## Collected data
[Start of Attachment]
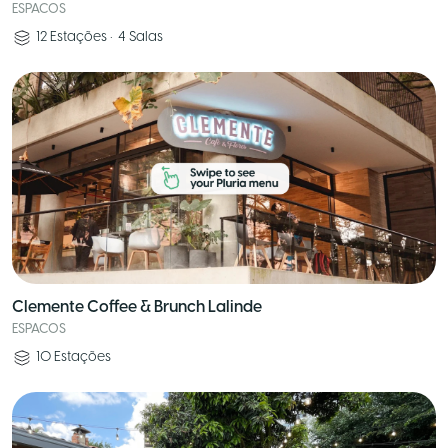
ESPACOS
12
Estações
•
4
Salas
Clemente Coffee & Brunch Lalinde
ESPACOS
10
Estações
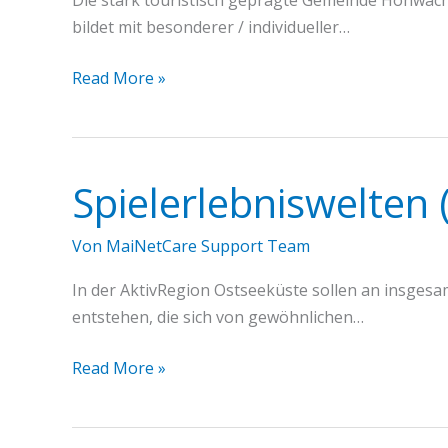
Die stark touristisch geprägte Gemeinde Hohwacht
bildet mit besonderer / individueller…
Machbarkeitsstudie
Read More »
„Medical
Wellness
Center“
Hohwacht
Spielerlebniswelten
Von
MaiNetCare Support Team
In der AktivRegion Ostseeküste sollen an insgesa
entstehen, die sich von gewöhnlichen…
Spielerlebniswelten
Read More »
(Leuchtturmprojekt)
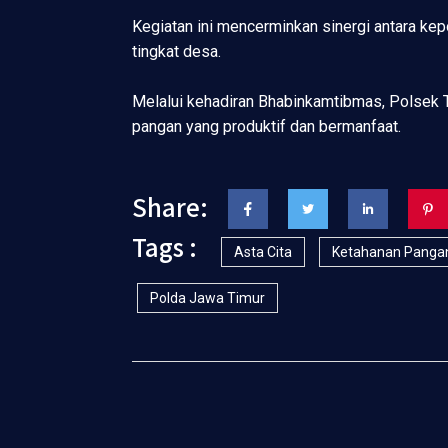
Kegiatan ini mencerminkan sinergi antara kep
tingkat desa.
Melalui kehadiran Bhabinkamtibmas, Polsek 
pangan yang produktif dan bermanfaat.
Share:
Tags :
Asta Cita
Ketahanan Panga
Polda Jawa Timur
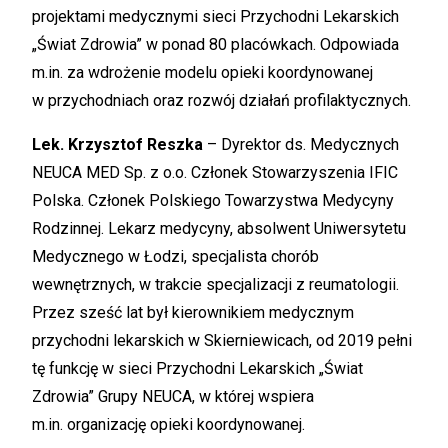
projektami medycznymi sieci Przychodni Lekarskich
„Świat Zdrowia” w ponad 80 placówkach. Odpowiada
m.in. za wdrożenie modelu opieki koordynowanej
w przychodniach oraz rozwój działań profilaktycznych.
Lek. Krzysztof Reszka
– Dyrektor ds. Medycznych
NEUCA MED Sp. z o.o. Członek Stowarzyszenia IFIC
Polska. Członek Polskiego Towarzystwa Medycyny
Rodzinnej. Lekarz medycyny, absolwent Uniwersytetu
Medycznego w Łodzi, specjalista chorób
wewnętrznych, w trakcie specjalizacji z reumatologii.
Przez sześć lat był kierownikiem medycznym
przychodni lekarskich w Skierniewicach, od 2019 pełni
tę funkcję w sieci Przychodni Lekarskich „Świat
Zdrowia” Grupy NEUCA, w której wspiera
m.in. organizację opieki koordynowanej.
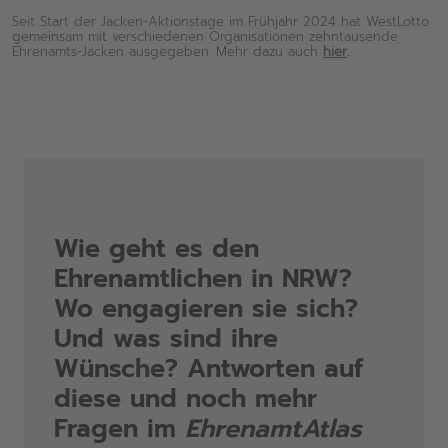
Seit Start der Jacken-Aktionstage im Frühjahr 2024 hat WestLotto
gemeinsam mit verschiedenen Organisationen zehntausende
Ehrenamts-Jacken ausgegeben. Mehr dazu auch
hier
.
Wie geht es den
Ehrenamtlichen in NRW?
Wo engagieren sie sich?
Und was sind ihre
Wünsche? Antworten auf
diese und noch mehr
Fragen im
EhrenamtAtlas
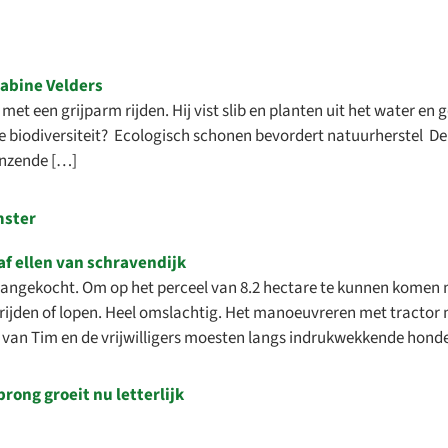
r met een grijparm rijden. Hij vist slib en planten uit het water en
biodiversiteit? Ecologisch schonen bevordert natuurherstel De k
enzende […]
mster
angekocht. Om op het perceel van 8.2 hectare te kunnen komen m
ar rijden of lopen. Heel omslachtig. Het manoeuvreren met tractor
 van Tim en de vrijwilligers moesten langs indrukwekkende hond
rong groeit nu letterlijk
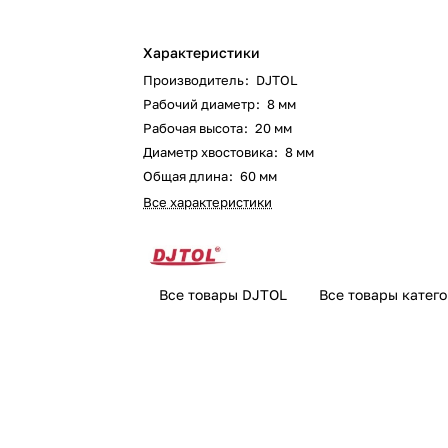
Характеристики
Производитель
:
DJTOL
Рабочий диаметр
:
8 мм
Рабочая высота
:
20 мм
Диаметр хвостовика
:
8 мм
Общая длина
:
60 мм
Все характеристики
Все товары DJTOL
Все товары катег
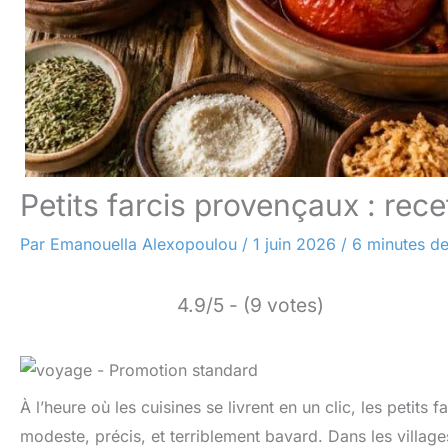
Petits farcis provençaux : rece
Par
Emanouella Alexopoulou
/
1 juin 2026
/
6 minutes de
4.9/5 - (9 votes)
À l’heure où les cuisines se livrent en un clic, les petits
modeste, précis, et terriblement bavard. Dans les villa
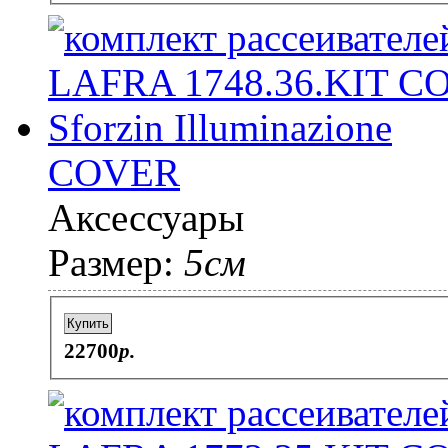
COVER
Аксессуары
Размер:
5см
Купить
22700
p.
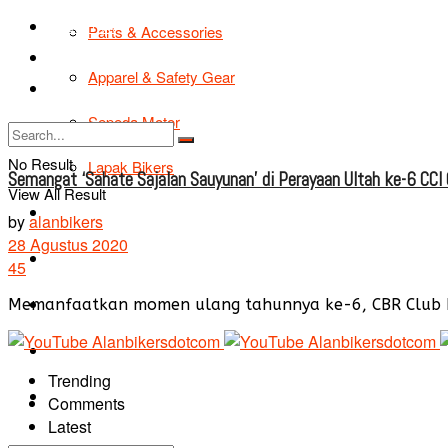
TIPS & TRIK
Parts & Accessories
Bikers Cars
Apparel & Safety Gear
Tentang Kami
Sepeda Motor
No Result
Lapak Bikers
Semangat ‘Sahate Sajalan Sauyunan’ di Perayaan Ultah ke-6 CCI 
View All Result
Agenda
by
alanbikers
28 Agustus 2020
Road Safety
45
TIPS & TRIK
Memanfaatkan momen ulang tahunnya ke-6, CBR Club Indo
Bikers Cars
Trending
Tentang Kami
Comments
Latest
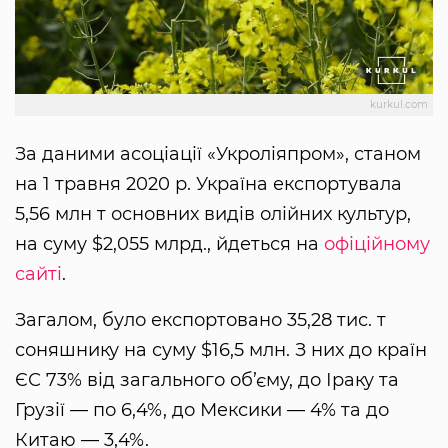
kurkul.com
За даними асоціації «Укроліяпром», станом
на 1 травня 2020 р. Україна експортувала
5,56 млн т основних видів олійних культур,
на суму $2,055 млрд., йдеться на
офіційному
сайті
.
Загалом, було експортовано 35,28 тис. т
соняшнику на суму $16,5 млн. З них до країн
ЄС 73% від загального об’єму, до Іраку та
Грузії — по 6,4%, до Мексики — 4% та до
Китаю — 3,4%.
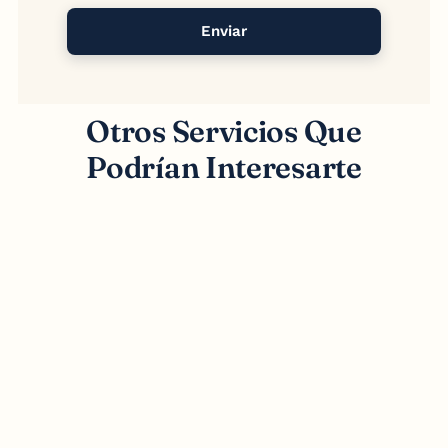
Enviar
Otros Servicios Que
Podrían Interesarte
Publicidad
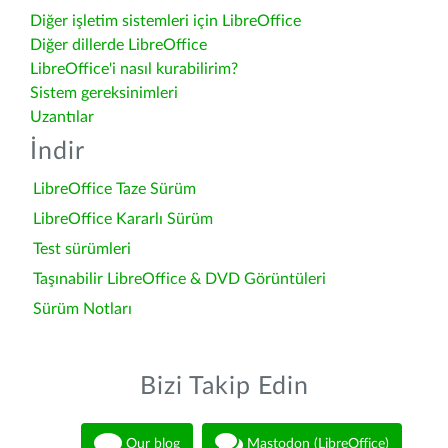
Diğer işletim sistemleri için LibreOffice
Diğer dillerde LibreOffice
LibreOffice'i nasıl kurabilirim?
Sistem gereksinimleri
Uzantılar
İndir
LibreOffice Taze Sürüm
LibreOffice Kararlı Sürüm
Test sürümleri
Taşınabilir LibreOffice & DVD Görüntüleri
Sürüm Notları
Bizi Takip Edin
Our blog
Mastodon (LibreOffice)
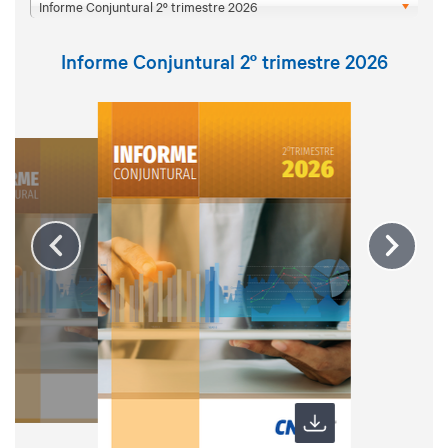
Informe Conjuntural 2º trimestre 2026
Informe Conjuntural 2º trimestre 2026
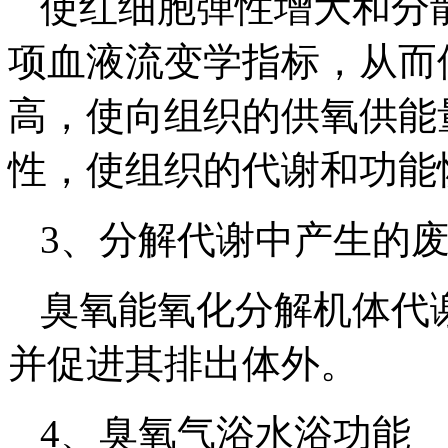
使红细胞弹性增大和分
项血液流变学指标，从而
高，使向组织的供氧供能
性，使组织的代谢和功能
3、分解代谢中产生的
臭氧能氧化分解机体代
并促进其排出体外。
4、臭氧气浴水浴功能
[End of Attachment]
## Exercise directions
Exactly as written, copy the lines from the one containing "项血液流变学指标，从而" to the end of the entries, both ends included.

## Solved exercise
项血液流变学指标，从而
高，使向组织的供氧供能
性，使组织的代谢和功能
3、分解代谢中产生的
臭氧能氧化分解机体代
并促进其排出体外。
4、臭氧气浴水浴功能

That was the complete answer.